▸ WHAT YOU ARE ASKED TO DO: Reproduce, exactly and in full, the lines from the one with "use your data" through the one with "lieux de vie" in the data below; drop pictures.

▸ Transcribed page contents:

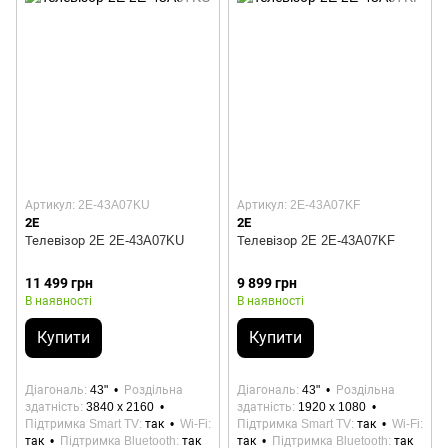
Артикул: 2E-43A07KU
Артикул: 2E-43A07KF
2E
2E
Телевізор 2E 2E-43A07KU
Телевізор 2E 2E-43A07KF
11 499 грн
9 899 грн
В наявності
В наявності
Купити
Купити
Діагональ
43"
Роздільна
Діагональ
43"
Роздільна
здатність
3840 x 2160
здатність
1920 x 1080
Підтримка Smart TV
так
Wi-Fi
Підтримка Smart TV
так
Wi-Fi
так
Підтримка Bluetooth
так
так
Підтримка Bluetooth
так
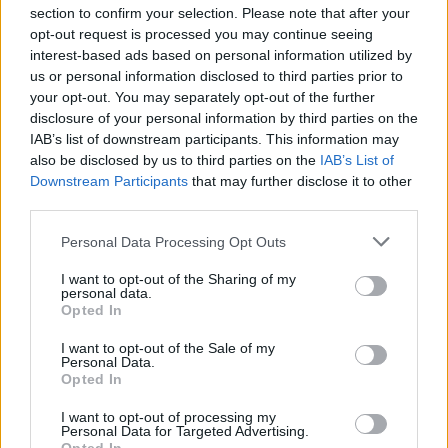
section to confirm your selection. Please note that after your
opt-out request is processed you may continue seeing
interest-based ads based on personal information utilized by
us or personal information disclosed to third parties prior to
your opt-out. You may separately opt-out of the further
disclosure of your personal information by third parties on the
IAB’s list of downstream participants. This information may
also be disclosed by us to third parties on the
IAB’s List of
Downstream Participants
that may further disclose it to other
third parties.
Please note that this website/app uses one or more Google
Personal Data Processing Opt Outs
services and may gather and store information including but
not limited to your visit or usage behaviour. You may click to
I want to opt-out of the Sharing of my
personal data.
grant or deny consent to Google and its third-party tags to
Opted In
use your data for below specified purposes in below Google
consent section.
I want to opt-out of the Sale of my
Personal Data.
Opted In
I want to opt-out of processing my
Personal Data for Targeted Advertising.
22:53
06.10.16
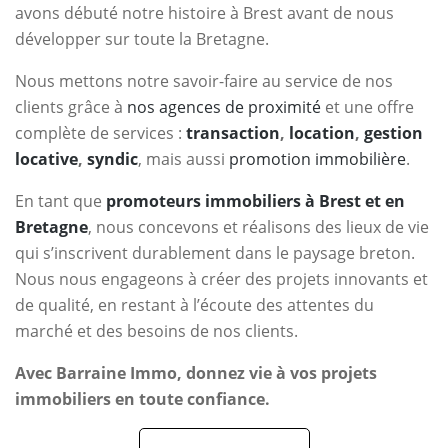
avons débuté notre histoire à Brest avant de nous
développer sur toute la Bretagne.
Nous mettons notre savoir-faire au service de nos
clients grâce à
nos agences de proximité
et une offre
complète de services :
transaction
,
location
,
gestion
locative
,
syndic
, mais aussi
promotion immobilière
.
En tant que
promoteurs immobiliers à Brest et en
Bretagne
, nous concevons et réalisons des lieux de vie
qui s’inscrivent durablement dans le paysage breton.
Nous nous engageons à créer des projets innovants et
de qualité, en restant à l’écoute des attentes du
marché et des besoins de nos clients.
Avec Barraine Immo, donnez vie à vos projets
immobiliers en toute confiance.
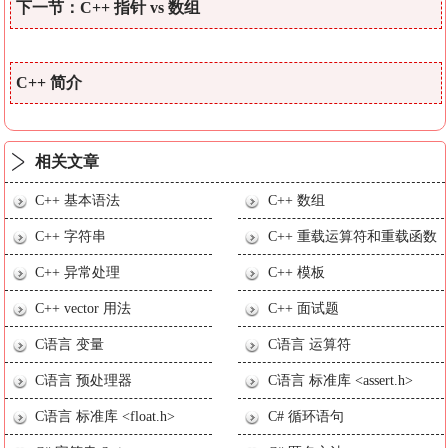
下一节：C++ 指针 vs 数组
C++ 简介
相关文章
C++ 基本语法
C++ 数组
C++ 字符串
C++ 重载运算符和重载函数
C++ 异常处理
C++ 模板
C++ vector 用法
C++ 面试题
C语言 变量
C语言 运算符
C语言 预处理器
C语言 标准库 <assert.h>
C语言 标准库 <float.h>
C# 循环语句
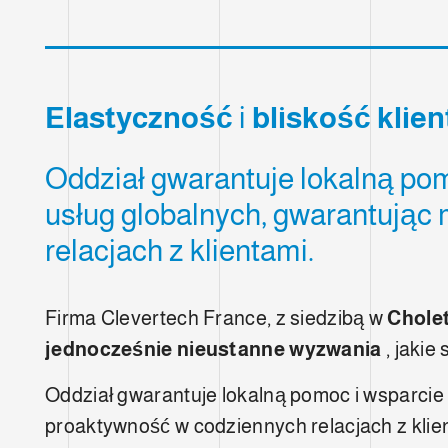
Elastyczność
i
bliskość klien
Oddział gwarantuje lokalną po
usług globalnych, gwarantując
relacjach z klientami.
Firma Clevertech France, z siedzibą w
Chole
jednocześnie nieustanne wyzwania
, jakie
Oddział gwarantuje lokalną pomoc i wsparcie
proaktywność w codziennych relacjach z klie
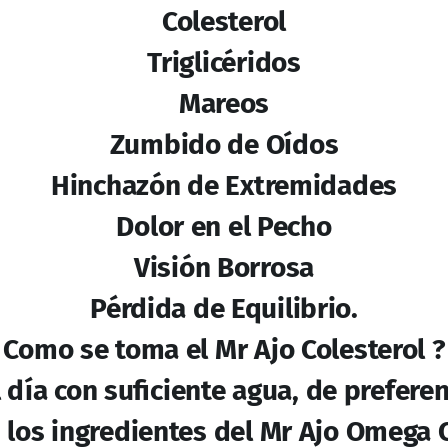
Diente de León
Alcachofa
Té Verde
Avena
Cebolla
Vitamina E
Magnesio
ESTE PRODUCTO NO ES UN MEDICAMENTO
CONSULTE A SU MÉDICO
NO ADMINISTRARSE DURANTE EL EMBARAZO Y/O LACTANDO
NO SUMINISTRARSE A MENORES DE EDAD
PRODUCTO ES RESPONSABILIDAD DE QUIEN LO RECOMIENDA Y 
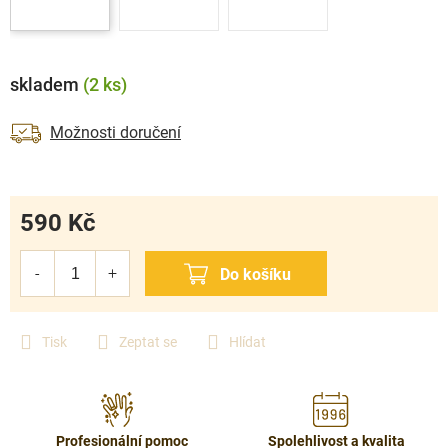
skladem
(2 ks)
Možnosti doručení
590 Kč
Měrná
cena:
Tisk
Zeptat se
Hlídat
Profesionální pomoc
Spolehlivost a kvalita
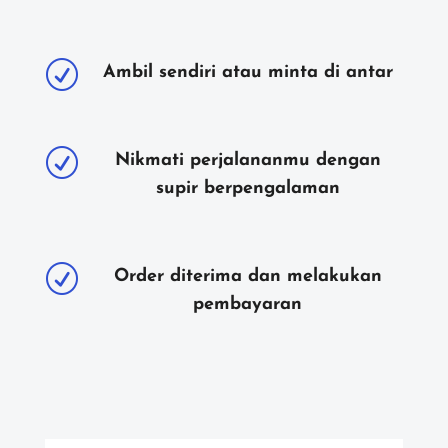
R
Ambil sendiri atau minta di antar
R
Nikmati perjalananmu dengan
supir berpengalaman
R
Order diterima dan melakukan
pembayaran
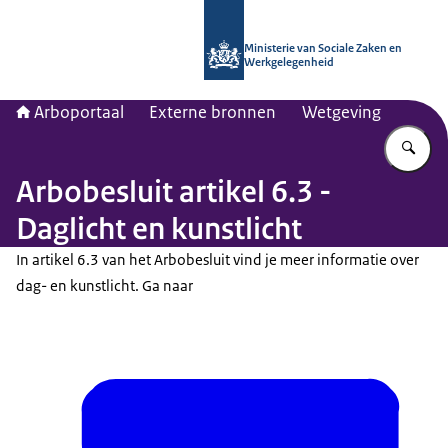
Naar de homepage van Arboportaal
Ministerie van Sociale Zaken en
Werkgelegenheid
Arboportaal
Externe bronnen
Wetgeving
Vu
Arbobesluit artikel 6.3 -
Daglicht en kunstlicht
In artikel 6.3 van het Arbobesluit vind je meer informatie over
dag- en kunstlicht. Ga naar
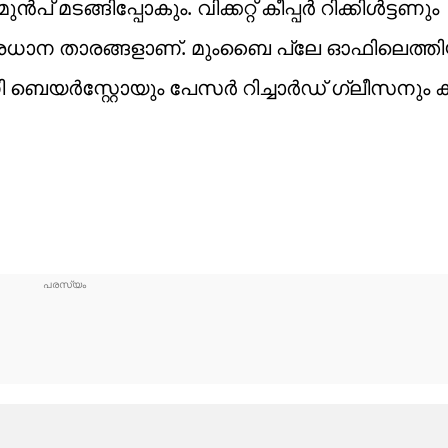
് മടങ്ങിപ്പോകും. വിക്കറ്റ് കീപ്പർ റിക്കിൾട്ടണും
്രധാന താരങ്ങളാണ്. മുംബൈ പ്ലേ ഓഫിലെത്ത
ോണി ബെയർസ്റ്റോയും പേസർ റിച്ചാർഡ് ഗ്ലീസനും കള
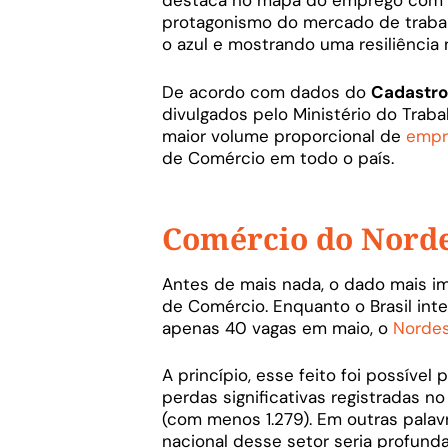
destaca no mapa do emprego com 
protagonismo do mercado de trabal
o azul e mostrando uma resiliência
De acordo com dados do
Cadastro
divulgados pelo Ministério do Trab
maior volume proporcional de
empr
de Comércio em todo o país.
Comércio do Nordes
Antes de mais nada, o dado mais im
de Comércio. Enquanto o Brasil int
apenas 40 vagas em maio, o
Norde
A princípio, esse feito foi possív
perdas significativas registradas 
(com menos 1.279). Em outras palav
nacional desse setor seria profund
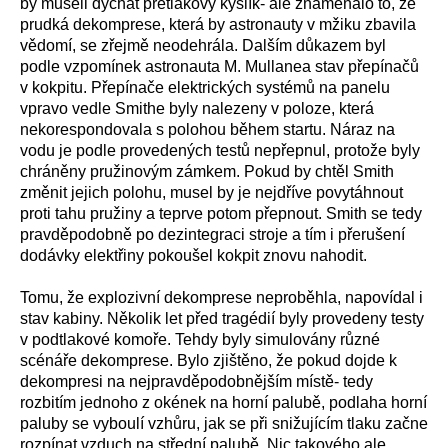
by museli dýchat přetlakový kyslík- ale znamenalo to, že
prudká dekomprese, která by astronauty v mžiku zbavila
vědomí, se zřejmě neodehrála. Dalším důkazem byl
podle vzpomínek astronauta M. Mullanea stav přepínačů
v kokpitu. Přepínače elektrických systémů na panelu
vpravo vedle Smithe byly nalezeny v poloze, která
nekorespondovala s polohou během startu. Náraz na
vodu je podle provedených testů nepřepnul, protože byly
chráněny pružinovým zámkem. Pokud by chtěl Smith
změnit jejich polohu, musel by je nejdříve povytáhnout
proti tahu pružiny a teprve potom přepnout. Smith se tedy
pravděpodobně po dezintegraci stroje a tím i přerušení
dodávky elektřiny pokoušel kokpit znovu nahodit.
Tomu, že explozivní dekomprese neproběhla, napovídal i
stav kabiny. Několik let před tragédií byly provedeny testy
v podtlakové komoře. Tehdy byly simulovány různé
scénáře dekomprese. Bylo zjištěno, že pokud dojde k
dekompresi na nejpravděpodobnějším místě- tedy
rozbitím jednoho z okének na horní palubě, podlaha horní
paluby se vyboulí vzhůru, jak se při snižujícím tlaku začne
rozpínat vzduch na střední palubě. Nic takového ale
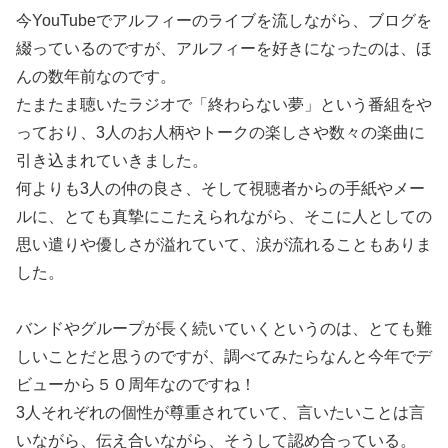
今YouTubeでアルフィーのライブを流しながら、ブログを
綴っているのですが、アルフィーを好きになったのは、ほ
んの数年前なのです。
たまたま聴いたラジオで「終わらない夢」という番組をや
っており、3人のお人柄やトークの楽しさや数々の楽曲に
引き込まれていきました。
何よりも3人の仲の良さ、そして視聴者からの手紙やメー
ルに、とても真摯にこたえられながら、そこに人としての
思い遣りや優しさが溢れていて、涙が流れることもありま
した。
バンドやグループが長く続いていくというのは、とても難
しいことだと思うのですが、調べてみたらなんと今年でデ
ビューから５０周年なのですね！
3人それぞれの個性が尊重されていて、言いたいことは言
いながら、伝え合いながら、そうして認め合っている。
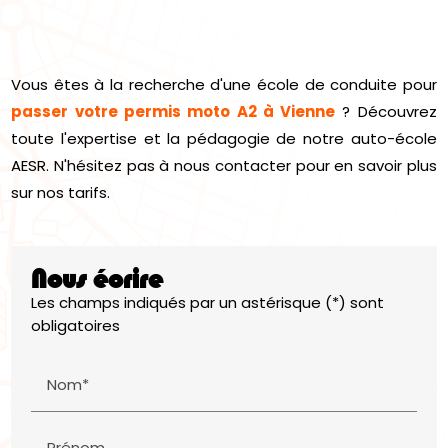
Vous êtes à la recherche d'une école de conduite pour
passer votre permis moto A2 à Vienne
? Découvrez
toute l'expertise et la pédagogie de notre auto-école
AESR. N'hésitez pas à nous contacter pour en savoir plus
sur nos tarifs.
Nous écrire
Les champs indiqués par un astérisque (*) sont
obligatoires
Nom*
Prénom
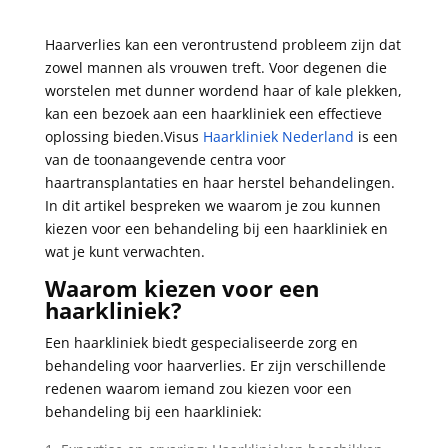
Haarverlies kan een verontrustend probleem zijn dat
zowel mannen als vrouwen treft. Voor degenen die
worstelen met dunner wordend haar of kale plekken,
kan een bezoek aan een haarkliniek een effectieve
oplossing bieden.Visus
Haarkliniek Nederland
is een
van de toonaangevende centra voor
haartransplantaties en haar herstel behandelingen.
In dit artikel bespreken we waarom je zou kunnen
kiezen voor een behandeling bij een haarkliniek en
wat je kunt verwachten.
Waarom kiezen voor een
haarkliniek?
Een haarkliniek biedt gespecialiseerde zorg en
behandeling voor haarverlies. Er zijn verschillende
redenen waarom iemand zou kiezen voor een
behandeling bij een haarkliniek:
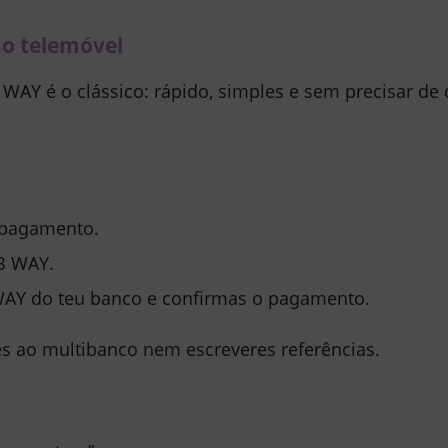
no telemóvel
WAY é o clássico: rápido, simples e sem precisar de c
pagamento.
B WAY.
AY do teu banco e confirmas o pagamento.
s ao multibanco nem escreveres referências.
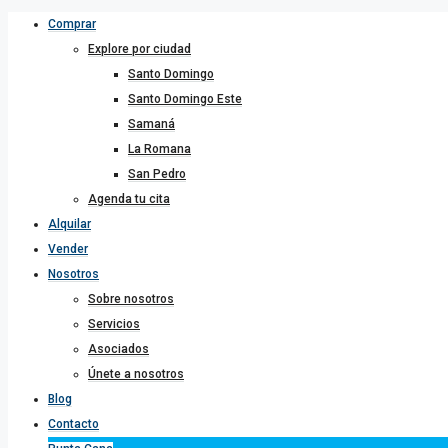
Comprar
Explore por ciudad
Santo Domingo
Santo Domingo Este
Samaná
La Romana
San Pedro
Agenda tu cita
Alquilar
Vender
Nosotros
Sobre nosotros
Servicios
Asociados
Únete a nosotros
Blog
Contacto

▸ EXPECTED OUTPUT:
use your data for below specified purposes in below Google
consent section.
I want to opt-out of the Sale of my
Personal Data.
Opted In
I want to opt-out of processing my
Personal Data for Targeted Advertising.
22:53
06.10.16
avons débuté notre histoire à Brest avant de nous
développer sur toute la Bretagne.
Nous mettons notre savoir-faire au service de nos
clients grâce à
nos agences de proximité
et une offre
complète de services :
transaction
,
location
,
gestion
locative
,
syndic
, mais aussi
promotion immobilière
.
En tant que
promoteurs immobiliers à Brest et en
Bretagne
, nous concevons et réalisons des lieux de vie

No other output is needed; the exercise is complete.